I was playing Diablo III last night after playing WoW, because I hate it when days happen and I see the sun, when it occurred to me that the two settings are very different in a variety of ways, and one of the big ones is this - you could (and have) basically fit the entire thematic kit of the Diablo setting inside WoW, but you couldn't do the same in reverse. There's not enough room, for lack of a better word, for all of Warcraft inside Sanctuary. What do I mean by that? Well, Diablo as a setting has specific themes - the war between Heaven and Hell, Sanctuary created by dissidents from both sides, the creation of humanity by said defectors, and Diablo's plans to enlist or subvert humans to fight in said war between these polar opposites.

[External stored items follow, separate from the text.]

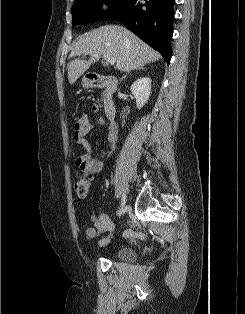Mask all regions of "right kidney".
<instances>
[{
    "mask_svg": "<svg viewBox=\"0 0 245 314\" xmlns=\"http://www.w3.org/2000/svg\"><path fill=\"white\" fill-rule=\"evenodd\" d=\"M151 79L142 77L137 79L130 87L131 93L136 98V105L141 109L148 101L151 93Z\"/></svg>",
    "mask_w": 245,
    "mask_h": 314,
    "instance_id": "obj_1",
    "label": "right kidney"
}]
</instances>
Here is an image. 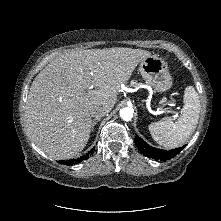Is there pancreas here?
Segmentation results:
<instances>
[{
  "label": "pancreas",
  "mask_w": 221,
  "mask_h": 221,
  "mask_svg": "<svg viewBox=\"0 0 221 221\" xmlns=\"http://www.w3.org/2000/svg\"><path fill=\"white\" fill-rule=\"evenodd\" d=\"M130 85L131 86H138L139 84L136 81H132Z\"/></svg>",
  "instance_id": "1"
}]
</instances>
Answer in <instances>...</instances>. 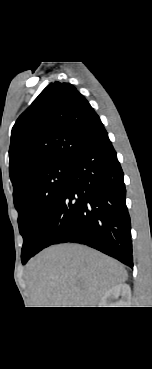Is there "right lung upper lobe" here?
Listing matches in <instances>:
<instances>
[{
  "label": "right lung upper lobe",
  "instance_id": "right-lung-upper-lobe-1",
  "mask_svg": "<svg viewBox=\"0 0 152 369\" xmlns=\"http://www.w3.org/2000/svg\"><path fill=\"white\" fill-rule=\"evenodd\" d=\"M104 131L99 116L73 85L49 84L12 128L9 173L13 194L32 173L70 163Z\"/></svg>",
  "mask_w": 152,
  "mask_h": 369
}]
</instances>
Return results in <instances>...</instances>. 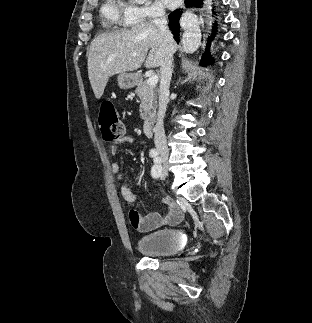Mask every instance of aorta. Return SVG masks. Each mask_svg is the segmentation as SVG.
I'll list each match as a JSON object with an SVG mask.
<instances>
[{"mask_svg": "<svg viewBox=\"0 0 312 323\" xmlns=\"http://www.w3.org/2000/svg\"><path fill=\"white\" fill-rule=\"evenodd\" d=\"M181 44L186 54L196 52L201 44L200 30H185Z\"/></svg>", "mask_w": 312, "mask_h": 323, "instance_id": "obj_1", "label": "aorta"}]
</instances>
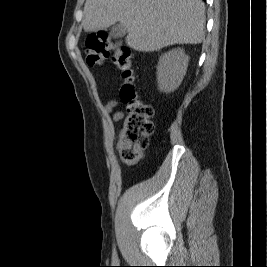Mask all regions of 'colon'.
Instances as JSON below:
<instances>
[{"mask_svg": "<svg viewBox=\"0 0 267 267\" xmlns=\"http://www.w3.org/2000/svg\"><path fill=\"white\" fill-rule=\"evenodd\" d=\"M86 54V61L90 66L101 65L112 56L114 67L123 79L120 97L126 105V112L119 133L118 152L125 164L135 165L141 159L153 132L154 110L140 99L135 89L131 50L101 31L86 39Z\"/></svg>", "mask_w": 267, "mask_h": 267, "instance_id": "1", "label": "colon"}]
</instances>
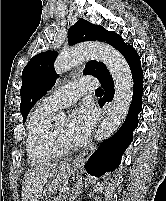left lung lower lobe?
Masks as SVG:
<instances>
[{"instance_id":"1","label":"left lung lower lobe","mask_w":166,"mask_h":201,"mask_svg":"<svg viewBox=\"0 0 166 201\" xmlns=\"http://www.w3.org/2000/svg\"><path fill=\"white\" fill-rule=\"evenodd\" d=\"M131 69L134 89L128 115L121 128L111 138L105 140L85 164L86 171L96 177L104 175L119 167L123 152L133 139V131L138 125V114L142 109L143 72L136 50L128 45L121 53ZM105 90L104 102H110L114 94L113 79L110 74L99 79Z\"/></svg>"}]
</instances>
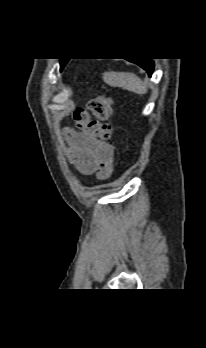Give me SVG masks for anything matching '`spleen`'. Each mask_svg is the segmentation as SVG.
<instances>
[{
    "label": "spleen",
    "mask_w": 206,
    "mask_h": 348,
    "mask_svg": "<svg viewBox=\"0 0 206 348\" xmlns=\"http://www.w3.org/2000/svg\"><path fill=\"white\" fill-rule=\"evenodd\" d=\"M103 79L112 87H120L139 95L147 93V85L134 73L107 72Z\"/></svg>",
    "instance_id": "3e777b00"
}]
</instances>
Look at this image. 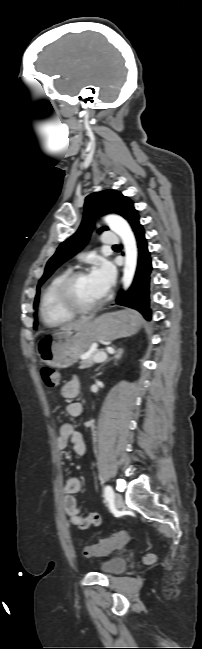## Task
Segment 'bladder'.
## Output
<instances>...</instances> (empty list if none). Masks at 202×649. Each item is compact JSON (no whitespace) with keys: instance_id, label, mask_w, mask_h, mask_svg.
<instances>
[{"instance_id":"bladder-1","label":"bladder","mask_w":202,"mask_h":649,"mask_svg":"<svg viewBox=\"0 0 202 649\" xmlns=\"http://www.w3.org/2000/svg\"><path fill=\"white\" fill-rule=\"evenodd\" d=\"M127 566V561L122 557H115L101 563L99 571L104 574H120Z\"/></svg>"}]
</instances>
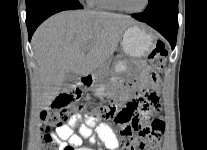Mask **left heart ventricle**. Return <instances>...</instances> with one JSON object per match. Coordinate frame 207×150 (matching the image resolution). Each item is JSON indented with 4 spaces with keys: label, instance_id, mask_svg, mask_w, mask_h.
I'll list each match as a JSON object with an SVG mask.
<instances>
[{
    "label": "left heart ventricle",
    "instance_id": "b2bd125f",
    "mask_svg": "<svg viewBox=\"0 0 207 150\" xmlns=\"http://www.w3.org/2000/svg\"><path fill=\"white\" fill-rule=\"evenodd\" d=\"M122 5L129 10H137L140 9L145 0H120Z\"/></svg>",
    "mask_w": 207,
    "mask_h": 150
}]
</instances>
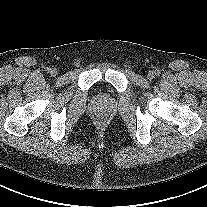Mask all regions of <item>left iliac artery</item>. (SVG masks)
Here are the masks:
<instances>
[{
  "label": "left iliac artery",
  "instance_id": "44dca946",
  "mask_svg": "<svg viewBox=\"0 0 207 207\" xmlns=\"http://www.w3.org/2000/svg\"><path fill=\"white\" fill-rule=\"evenodd\" d=\"M155 74H156V75H160V71H159V70H156V71H155Z\"/></svg>",
  "mask_w": 207,
  "mask_h": 207
}]
</instances>
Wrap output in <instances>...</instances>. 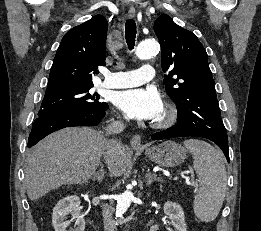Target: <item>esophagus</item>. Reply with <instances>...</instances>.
Instances as JSON below:
<instances>
[{
    "mask_svg": "<svg viewBox=\"0 0 261 231\" xmlns=\"http://www.w3.org/2000/svg\"><path fill=\"white\" fill-rule=\"evenodd\" d=\"M128 15L130 18H134L136 15V11L134 6H130L129 11H128ZM130 145L133 148H143L144 146L141 143V136L139 134H135L131 141H130Z\"/></svg>",
    "mask_w": 261,
    "mask_h": 231,
    "instance_id": "obj_1",
    "label": "esophagus"
}]
</instances>
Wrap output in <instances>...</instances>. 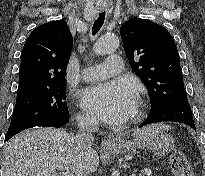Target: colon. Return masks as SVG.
<instances>
[{"label": "colon", "mask_w": 205, "mask_h": 176, "mask_svg": "<svg viewBox=\"0 0 205 176\" xmlns=\"http://www.w3.org/2000/svg\"><path fill=\"white\" fill-rule=\"evenodd\" d=\"M170 167L174 176H195L189 161L180 150L172 154Z\"/></svg>", "instance_id": "colon-1"}]
</instances>
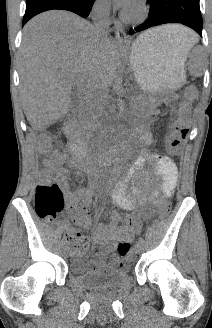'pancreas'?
I'll return each instance as SVG.
<instances>
[{
	"label": "pancreas",
	"instance_id": "obj_1",
	"mask_svg": "<svg viewBox=\"0 0 212 328\" xmlns=\"http://www.w3.org/2000/svg\"><path fill=\"white\" fill-rule=\"evenodd\" d=\"M151 106V101L145 96L135 97L132 107L136 112H144L145 109Z\"/></svg>",
	"mask_w": 212,
	"mask_h": 328
}]
</instances>
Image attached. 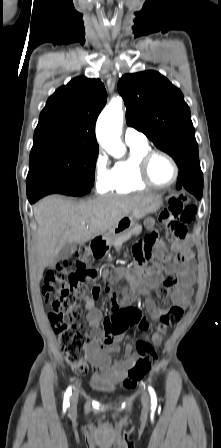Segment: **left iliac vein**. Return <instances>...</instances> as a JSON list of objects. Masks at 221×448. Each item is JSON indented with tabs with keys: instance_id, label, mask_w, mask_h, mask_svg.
<instances>
[{
	"instance_id": "left-iliac-vein-1",
	"label": "left iliac vein",
	"mask_w": 221,
	"mask_h": 448,
	"mask_svg": "<svg viewBox=\"0 0 221 448\" xmlns=\"http://www.w3.org/2000/svg\"><path fill=\"white\" fill-rule=\"evenodd\" d=\"M141 402H142V405H143V409L145 411H148V409H149V396H148L146 391L142 392Z\"/></svg>"
}]
</instances>
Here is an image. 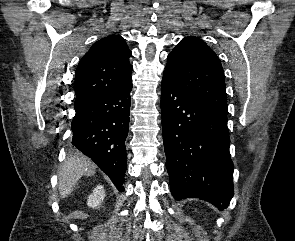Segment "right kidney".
Returning <instances> with one entry per match:
<instances>
[{
    "mask_svg": "<svg viewBox=\"0 0 295 241\" xmlns=\"http://www.w3.org/2000/svg\"><path fill=\"white\" fill-rule=\"evenodd\" d=\"M105 197V190L102 185H98L88 197L87 205L91 208H97Z\"/></svg>",
    "mask_w": 295,
    "mask_h": 241,
    "instance_id": "ca27d5eb",
    "label": "right kidney"
}]
</instances>
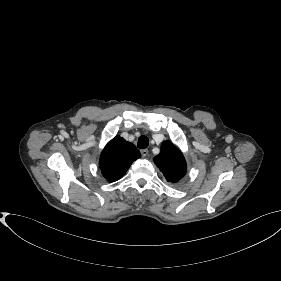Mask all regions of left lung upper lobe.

Warcraft has a host of demons that seek to destroy all reality that can easily stand-in for the hosts of Hell from Diablo, and the risen dead we see in places like Tristram is if anything small potatoes compared to the plague of undeath we see in the Plaguelands. But WoW contains multitudes that have little to nothing to do with them - the Old Gods are a completely different kind of menace and one that there's no place for in Diablo. Similarly, the many races of the Warcraft setting have no place in the cosmology of the Diablo setting.

Part of the reason for this is the origin of each game - while both have Dungeons and Dragons in their DNA, Diablo has always been a more straightforward dungeon crawl while Warcraft was originally an RTS with deep roots in the orc vs. human gameplay element. As an RTS, and one with two competing factions, new units helped create diversity and gameplay, and as a result having these new units be of different races gave flavor to the setting. Diablo has always been about you, alone in a vast dunegon complex or infested region, destroying waves of foes by yourself or with a small group - the variety came in terms of different kinds of foes to destroy and the ways you did so.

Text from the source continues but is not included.